The valuation will relate to the value of the property interests held by the deceased as at the date of death. A Valuation Report is prepared in accordance with the published guidance on property valuations for IHT, in accordance with the criteria of Section 4 IHTA 1984, which stipulates that; “on the death of any person tax shall be charged as if, immediately before his death, he had made a transfer of value and the value transferred by it had been equal to the value of his Estate immediately before his death.” The RICS Valuation report will include the specific details of the property including its construction and condition as well as extensive due diligence and research covering title, tenure, occupancy, legal, planning and statutory issues as well as an analysis of relevant comparable sales evidence in the area in order to determine the Market Value of the property.
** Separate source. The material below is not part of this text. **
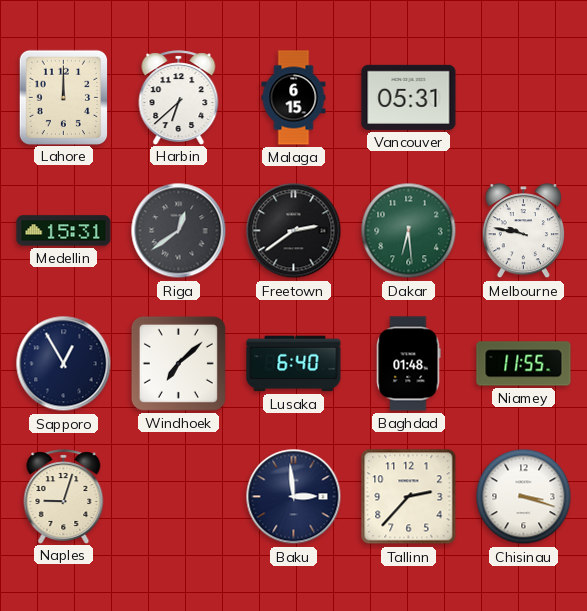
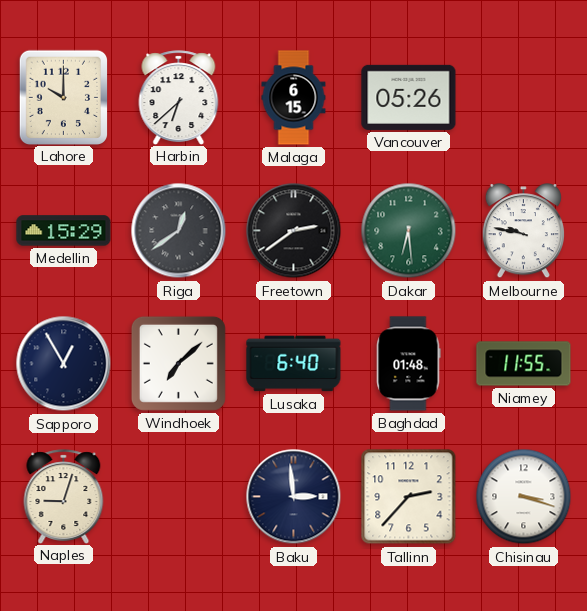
Lahore: 12:00 -> 10:00
Vancouver: 05:31 -> 05:26
Medellin: 15:31 -> 15:29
Whilst Estate Agents Market Appraisals continue to be used by Solicitors/Personal Representatives in some instances these typically lack the appropriate due diligence, detailed research, comparable evidence and ultimately the accountability of a RICS Valuation Report, which is required by HMRC and the Capital Taxes Office. In our experience HMRC are also more inclined to dispute or query an Estate Agent’s Appraisal, which can potentially create tax implications. Furthermore, HMRC, often appoint a District Valuer to consider whether the value of the property at the date of death reasonably reflected the value that is being relied upon in the Inheritance Tax account for calculating the tax due. Enquiries establish whether the value of the Estate as detailed within the IHT account is accurate as at the date of death and reflects the Market Value of the property. If HMRC consider the information provided to be misleading or inaccurate, it has the power to impose financial penalties against the Estate and Personal Representatives, which can lead to delays in the administration of the Estate and the distribution of the assets to the beneficiaries.
Under the circumstances Executors/Personal Representatives are strongly recommended to discharge their obligations and obtain a formal RICS Red Book Valuation as this will help to accurately value the Estate and the appropriate quantum of tax to pay as well as expediting the administration of the Estate as efficiently as possible particularly as they hold an obligation to HMRC to account for any Inheritance Tax rightfully due.
GSC Grays undertake Inheritance Tax Valuations of residential, commercial, agricultural, farm and estate properties across the North of England and work closely with a number of the region’s Solicitors and Accountants in providing a co-ordinated and holistic tax efficient approach.